Листаю книжку. Поэму Гриши Трестмана. Очень у нас талантливые люди в Содружестве. В основном.
-Да иди ты сюда!!..
Держа книжку, вхожу в салон.
-Чего такое?
Тычут пальцем в экран. Поднимю голову: в экране Гриша Трестман, сменяемый отчего-то юридическим советником правительства. Юридический советник на всю страну объявляет о возбуждении уголовного дела против Гриши. Гриша написал какие-то стихи по поводу арабов и вообще.
Так.
Гриша - замечательный поэт и прекрасный человек. Один недостаток у него только имеется: в силу необходимости материально поддерживать семью работает в штаб-квартире партии господина Либермана. Я Либермана не люблю, но об этом я уже писал, повторяться не буду. Грише я говорил: старик, поэты должны лепить нетленку, не их дело с лозунгами по улицам бегать. Потому что когда поэт начинает бегать по улицам, он превращается в горлопана и главаря, и из хорошего литератора, как правило, превращается в плохого революционера. Тем кончили Эзра Паунд, Маяковский и Кнут Гамсун, и конец этот их был настолько ужасен, что говорить лишний раз не хочется, да и так все знают.
По заказу ли партии, нет ли, но написал Гриша некий стих. Я его не читал, поэтому о художественных достоинствах судить не могу. Думаю, что написал неплохо, потому что люди масштаба Трестмана плохих стихов писать не умеют по определению. Сам Гриша говорил как-то, что просто взял небольшое выступление покойного Арафата и перевел его поэтическим языком с разговорного арабского на литературный русский. Арабская партия, заседающая в Кнессете, Гришу не знает. Ни как поэта, ни как, с позволения сказать, трестмана. Зато арабская партия хорошо знает Либермана, у которого Гриша работает - ответственным секретарем, что ли, или я должности путаю. Меня ни арабская партия, ни должности не очень интересуют, меня интересует Гриша. И как поэт, и как трестман.
Когда депутаты от арабской партии на арабском языке слушали выступление Арафата, теперь, к счастью, уже покойного, они бурно аплодировали; когда Гриша перевел это выступление на русский язык поэтическим слогом и опубликовал его, они обиделись. На Арафата не обиделись, а на Гришу обиделись. А и с чего им на Арафата обижаться? Это мы на него должны обижаться, а не они.

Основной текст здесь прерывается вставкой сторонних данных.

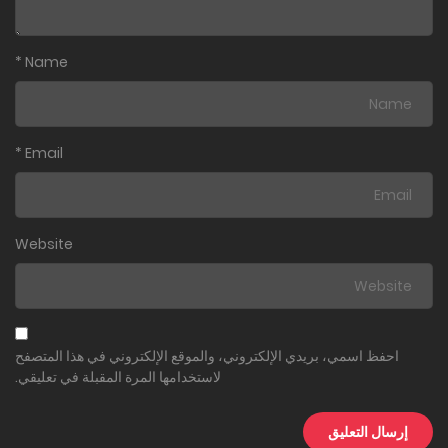
*
Name
*
Email
Website
احفظ اسمي، بريدي الإلكتروني، والموقع الإلكتروني في هذا المتصفح
لاستخدامها المرة المقبلة في تعليقي.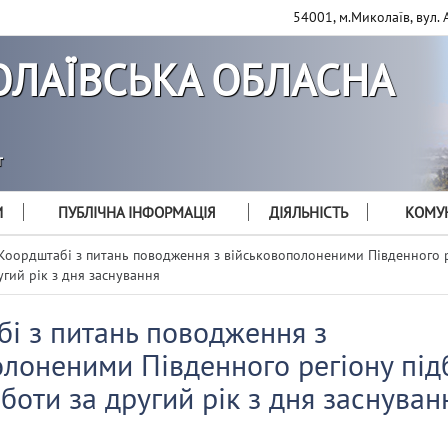
54001, м.Миколаїв, вул. 
ЛАЇВСЬКА ОБЛАСНА
т
И
ПУБЛІЧНА ІНФОРМАЦІЯ
ДІЯЛЬНІСТЬ
КОМУН
Коордштабі з питань поводження з військовополоненими Південного р
угий рік з дня заснування
бі з питань поводження з
олоненими Південного регіону під
боти за другий рік з дня заснуван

Подали в суд на Гришу. Прямо к юридическому советнику правительства бумагу на стол. Юридический советник не хочет обижать арабских депутатов. Он по долгу службы их умиротворять должен. Юридический советник получил сложный перевод речи Арафата с арабского на русский, а с русского на иврит, и вынес вердикт, что стихотворение - расистское. Или не стихотворение, а речь Арафата. Запутался юридический советник, и постановил против автора возбудить уголовное дело. Непонятно, правда, кого в суд вызывать - Арафат, как автор, давно умер, напомнили советнику; но Гриша-то еще жив? - с надеждой спросил советник. Жив, отвечают ему. Обрадовался советник и сказал - раз так, будем судить Гришу. Ну, вызвали Гришу в суд. Гриша - бывший советский человек, к судам почтенья нет. Он так прямо и сказал - идите вы на хуй, мудаки, вы поэзии от политики не отличаете.
И не пришел Гриша в суд.
Юридический советник тогда в затылке почесал, попросил перевести ему идиоматическое выражение "мудак" (почему не перевести? переведем, у нас доброхоты завсегда найдутся), после же - постановил: назначить повторное заседание суда, а коли Гриша снова не придет - вызвать абреков, тащить его на аркане. Вот - через две недели на аркане и потащат.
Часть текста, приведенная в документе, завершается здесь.